In a distributed scenario, the transaction coordinator, resource managers, and the application reside on different nodes. The article notes that distributed transactions often relax isolation and consistency to meet availability and performance requirements, following BASE principles while still preserving core ACID aspects where possible.

Classic Solutions

Two‑Phase Commit (XA)

XA defines a protocol between a global transaction manager (TM) and local resource managers (RM). It consists of:

Prepare : All RMs lock resources and report readiness.

Commit/Rollback : TM instructs RMs to finalize or abort.

Most major databases (MySQL, Oracle, SQL Server, PostgreSQL) support XA. Drawbacks include long‑lasting locks and low concurrency.

Saga

Saga breaks a long transaction into a series of local short transactions coordinated by a saga orchestrator. If any step fails, compensating actions are executed in reverse order. It offers higher concurrency but requires explicit compensation logic and provides weaker consistency.

Try‑Confirm‑Cancel (TCC)

TCC splits work into three phases:

Try : Perform checks and reserve resources.

Confirm : Execute the business operation using reserved resources (must be idempotent).

Cancel : Release reserved resources if the transaction aborts.

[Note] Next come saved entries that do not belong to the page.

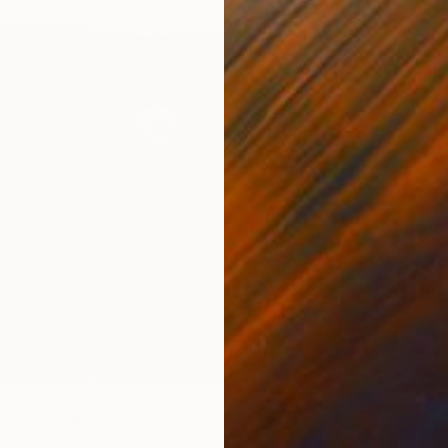
$1,045
"Wild 
Sander 
Marker 
pe" Drawing
chica, Italy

TCC achieves strong consistency without the long locks of XA, at the cost of higher development effort.

Local Message Table

Originally proposed by eBay, this pattern stores pending business tasks in a local message table within the same transaction, ensuring atomicity between business updates and message creation. A background worker later processes the messages.

Transactional Message (RocketMQ)

RocketMQ’s transactional message replaces the local table with a half‑message stored on the broker. The broker invokes the local transaction, then commits or rolls back the message based on the transaction outcome.

Maximum‑Effort Notification

This approach repeatedly attempts to notify the receiver, using exponential back‑off intervals, and provides a query interface for the receiver to pull the final result if notifications fail.

AT Mode (Seata)

Seata’s AT mode resembles XA but automates compensation, reducing developer effort while still suffering from long‑duration locks.

Network Anomalies in Distributed Transactions

Three failure categories are highlighted:

Empty Rollback : Cancel is called without a preceding Try.

Idempotency : Retries due to network glitches must not cause duplicate effects.

Hang : Cancel executes before Try, leading to inconsistent state.

These issues are illustrated with sequence diagrams.

Sub‑Transaction Barrier Technique

DTM introduces a barrier table sub_trans_barrier keyed by global‑transaction‑id, branch‑id, and branch‑type (try|confirm|cancel). The ThroughBarrierCall function ensures:

Empty compensation is prevented.

Idempotent execution via unique key constraints.

Hang scenarios are avoided because a later Try cannot insert after a successful Cancel.

The barrier works for XA, Saga, TCC, and transactional messages, dramatically simplifying error handling for developers.

Conclusion

The article covered fundamental concepts of distributed transactions, compared major solutions, explained typical failure modes, and presented the sub‑transaction barrier as an elegant way to achieve reliable, idempotent, and hang‑free transaction processing in microservice environments.